Stocks Continue Their Steady Rise
- Economic data received over the last three months reflected steady economic growth.
- Measures of consumer confidence remain strong and steady—consumer spending gains continued up until the hurricanes hit. Job growth in July and August further tightened labor markets, pushing wage growth higher and supporting consumer spending.
- U.S. stocks returned 4.5% during the third quarter, based on the S&P 500 Index (including dividends).
- Growth beat value for the third straight quarter on technology strength; even though the biggest value sector, financials, also outperformed during the quarter. Small caps outpaced large caps for the first time since the fourth quarter of 2016, as smaller, domestic companies generally stand to benefit more from potentially lower corporate tax rates.
- Commodities rebounded from second quarter weakness to gain 2.5% during the third quarter.

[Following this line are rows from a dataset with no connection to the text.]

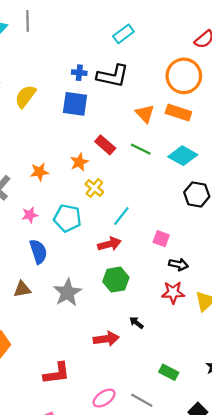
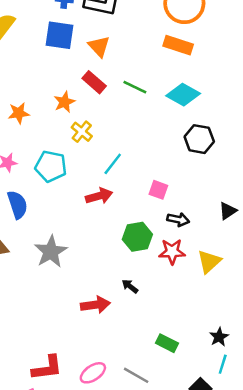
orange triangle: (145, 114) -> (99, 46), moved
green hexagon: (116, 280) -> (137, 237), moved
red L-shape: (57, 373) -> (47, 368), moved

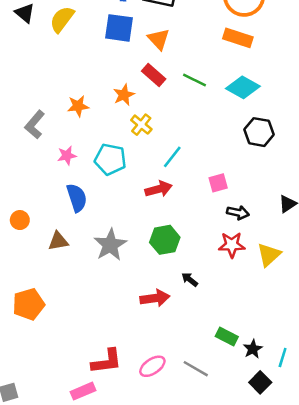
pink square: (158, 190) -> (218, 183), turned -36
green hexagon: (137, 237) -> (165, 240), moved
black star: (219, 337) -> (253, 349), moved

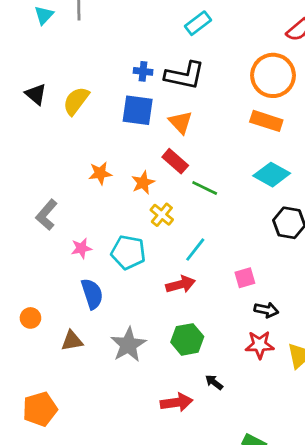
green line: (195, 80) -> (205, 188), moved
orange star: (78, 106) -> (100, 173), moved

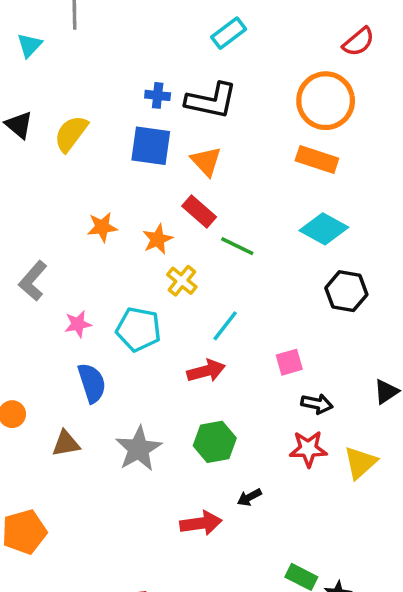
cyan triangle: (44, 15) -> (29, 45), moved
black arrow: (214, 382) -> (249, 497), turned -66

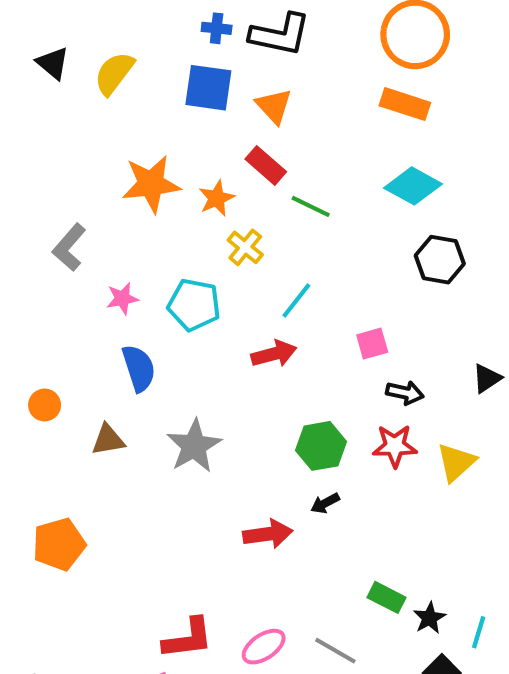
orange star: (102, 227) -> (151, 184), size x1.6
green hexagon: (215, 442) -> (321, 446), moved

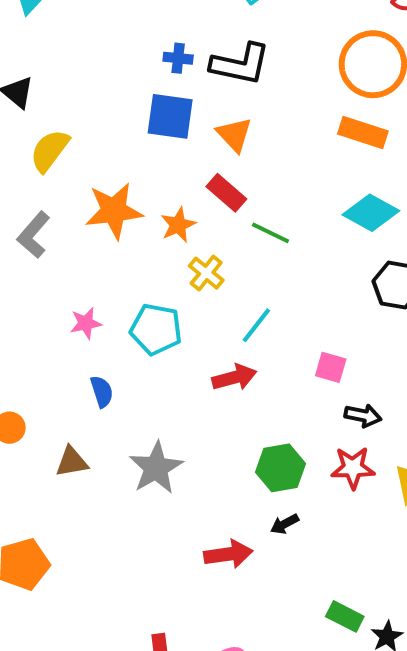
yellow semicircle: (114, 73) -> (50, 151), moved
gray L-shape: (69, 247) -> (34, 235), moved
pink square: (372, 344) -> (331, 367), turned 32
blue semicircle: (139, 368) -> (102, 392), size x0.7

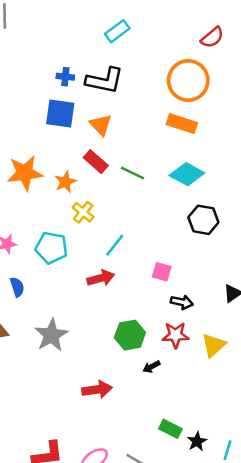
green line: (270, 233) -> (132, 173), moved
black arrow: (285, 524) -> (151, 367), moved

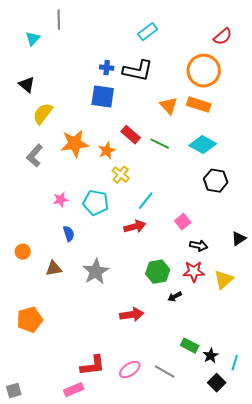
orange triangle: (101, 125) -> (169, 106), moved
pink square: (162, 272) -> (183, 222), turned 35

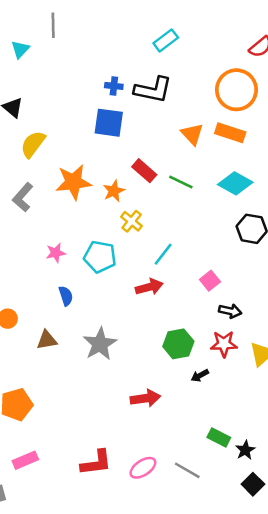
pink rectangle: (74, 390) -> (25, 460), moved

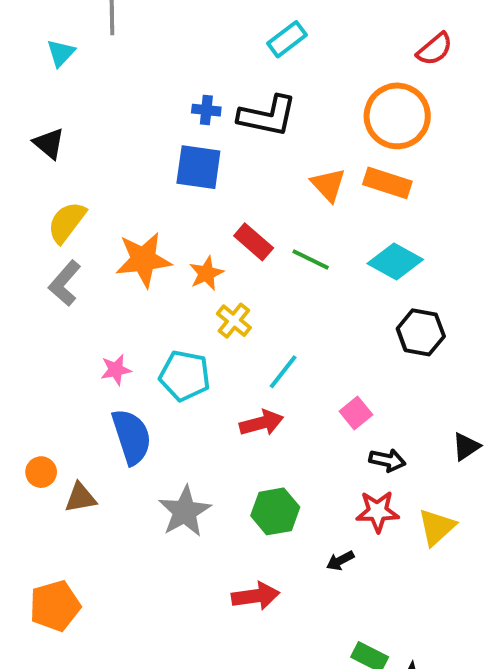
yellow semicircle: (33, 144) -> (67, 222), moved
blue semicircle: (66, 296) -> (132, 437), size x1.8
brown triangle: (47, 340) -> (80, 498), moved
green hexagon: (178, 344) -> (275, 511), moved

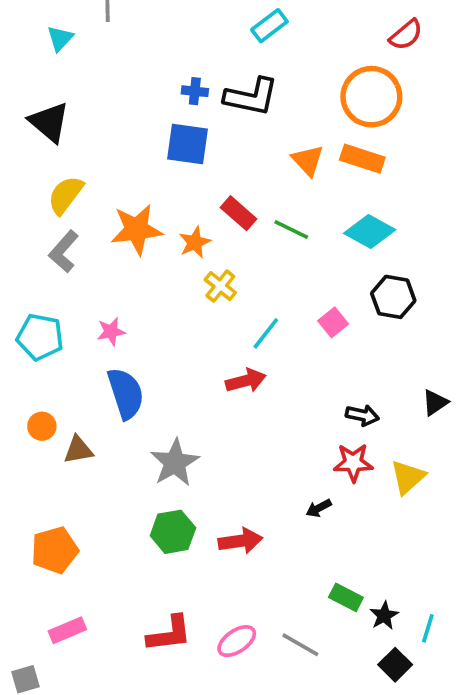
black triangle: (49, 143) -> (49, 122), size x1.4
cyan pentagon: (185, 376) -> (40, 337), moved
pink square: (356, 413) -> (333, 322), moved
green hexagon: (275, 511) -> (173, 532), moved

- Oil rallied 13% in the quarter after falling 9% during the second quarter, thanks to firming global demand, Saudi-led production caps, and slower U.S. production early on. Oil’s strength, however, did not translate over to natural gas which fell 3%.
A LOOK FORWARD
- During the fourth quarter we believe the stock market may be susceptible to event-driven risks from budget negotiations, a policy mistake by a major central bank, or geopolitical tensions. Still, with the potential for tax reform—or tax cuts—in early 2018 and a still favorable global economic and earnings environment, potential
dips may present opportunities. Our favorable intermediate-term stock market view is driven by:
- 1) improving economic growth
- 2) mid- to high-single-digit earnings gains with the potential for a boost from fiscal policy in 2018, and 3) a stable price-to-earnings ratio of 19 – 20.
- We expect the 10-year Treasury yield to end 2017 in the range of 2.25 – 2.75%, with the potential for 3%. We believe the Fed may hike rates one more time in 2017 assuming economic growth or inflation doesn’t falter. Importantly, rising interest rates, along with a potential pickup in the pace of economic growth and inflation, may limit bond market return potential.